In fact, San Tai shares has two major businesses, one is cross-border e-commerce retail, and the other is cross-border e-commerce logistics. Although the former is still its main business (accounting for 72.89%), it also brought 1.24 billion yuan to San Tai shares last year, but compared with 2022, this income has dropped by 5.71%. In contrast, the income of the logistics business has increased by 68.69%.

 

Some people say that in the future, will San Tai Shares abandon its retail business and completely transform itself into a logistics service provider? In the short term, this is unlikely, after all, the retail business is still the largest part, and the investment in this part of the business is still continuing.

 

By region, Europe ( 36.98%) is still the main market for San Tai Shares, bringing in 629 million yuan in revenue last year, up 22.13% from 515 million yuan in 2022. Revenues from other markets such as North America, Oceania, and Asia are all growing, while South America and Africa may be intentionally reduced by San Tai Shares, resulting in a sharp drop in revenue.

 

In terms of channels, more than 99% of revenue is generated online. If we look at the retail business, the online channel segments have not been disclosed in detail, but according to the previous prospectus, San Tai Shares may intend to reduce its layout on Amazon.

 

Multi-platform layout, dare not rely on Amazon

 

We still have to mention the " account suspension wave " , after all, this storm affected most sellers. The business adjustments of big sellers also almost started from here.

 

Although Santai Holdings was not directly affected, its earlier prospectus showed that its sales share on Amazon was declining.

 

In 2019 , Santai’s sales on Amazon accounted for 47.78% of its total sales.
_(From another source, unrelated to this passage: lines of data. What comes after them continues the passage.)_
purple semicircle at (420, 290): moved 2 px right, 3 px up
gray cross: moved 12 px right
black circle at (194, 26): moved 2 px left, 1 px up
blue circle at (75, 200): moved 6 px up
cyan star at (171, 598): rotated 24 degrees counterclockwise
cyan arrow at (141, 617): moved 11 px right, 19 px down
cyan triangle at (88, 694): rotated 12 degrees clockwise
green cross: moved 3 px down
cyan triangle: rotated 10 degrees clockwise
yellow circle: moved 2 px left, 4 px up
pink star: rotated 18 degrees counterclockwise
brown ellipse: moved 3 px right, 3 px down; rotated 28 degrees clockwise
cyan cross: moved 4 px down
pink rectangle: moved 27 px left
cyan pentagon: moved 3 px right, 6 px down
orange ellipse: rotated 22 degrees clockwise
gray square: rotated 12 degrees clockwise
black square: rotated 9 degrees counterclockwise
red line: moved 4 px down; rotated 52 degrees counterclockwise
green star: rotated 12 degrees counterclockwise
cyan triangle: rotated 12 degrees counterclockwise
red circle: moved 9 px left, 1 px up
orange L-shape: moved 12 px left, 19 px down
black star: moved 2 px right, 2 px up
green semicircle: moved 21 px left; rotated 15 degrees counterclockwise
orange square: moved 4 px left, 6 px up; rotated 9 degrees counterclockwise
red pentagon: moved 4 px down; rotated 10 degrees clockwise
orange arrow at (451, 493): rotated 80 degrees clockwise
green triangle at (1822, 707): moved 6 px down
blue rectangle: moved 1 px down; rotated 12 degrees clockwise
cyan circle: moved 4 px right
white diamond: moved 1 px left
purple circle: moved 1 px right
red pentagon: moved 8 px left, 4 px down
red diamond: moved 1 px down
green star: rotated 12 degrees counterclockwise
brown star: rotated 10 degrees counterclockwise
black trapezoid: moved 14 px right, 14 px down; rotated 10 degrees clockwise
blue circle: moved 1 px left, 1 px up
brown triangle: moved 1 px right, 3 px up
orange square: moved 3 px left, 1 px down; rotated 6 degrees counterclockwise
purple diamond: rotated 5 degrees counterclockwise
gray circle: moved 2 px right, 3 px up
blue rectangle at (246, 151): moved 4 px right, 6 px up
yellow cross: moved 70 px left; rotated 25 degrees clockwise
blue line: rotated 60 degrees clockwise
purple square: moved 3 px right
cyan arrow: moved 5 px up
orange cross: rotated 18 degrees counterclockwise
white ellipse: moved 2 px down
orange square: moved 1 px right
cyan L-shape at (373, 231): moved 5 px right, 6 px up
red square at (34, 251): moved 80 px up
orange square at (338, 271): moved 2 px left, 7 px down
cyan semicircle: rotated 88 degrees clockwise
Subsequently, it dropped sharply to 29.06% in 2020 with revenue of 400 million yuan . In 2021 , the Amazon channel brought back 654 million yuan in revenue, and the proportion also rebounded to 35.88%. In 2022, it dropped to 409 million yuan, accounting for 31.11% .

 

 

Overall, Amazon has always been the main layout platform for San Tai Shares. However, in recent years, its sales share on platforms such as AliExpress and Shopee has increased year by year, from 4.29% and 1.02% in 2019 to 13.22% and 16.04% in 2022 , respectively .

 

At the same time, Santai’s revenue on platforms such as eBay and Lazada has stabilized.

 

In 2023, Santai’s revenue share from platforms such as Amazon, eBay, AliExpress, and Shopee will be 32.36%, 15.48%, 15.46%, and 14.07%, respectively .

 

It can be seen that its layout of online channels takes a multi-platform route, and the revenue structure of each platform is now relatively stable.

 

With precedents such as Zebao , Kuailetong, Youkeshu, and Tongtuo Technology , it is not surprising that Santai shares chose to develop on multiple platforms .

 

However, just after its listing, the story of Santai Shares has shown a clear downward trend. In less than a year, the stock price has fallen from a high of 21.36 yuan per share to a low of 8.43 yuan per share. How will Santai Shares' cross-border story be written in the future?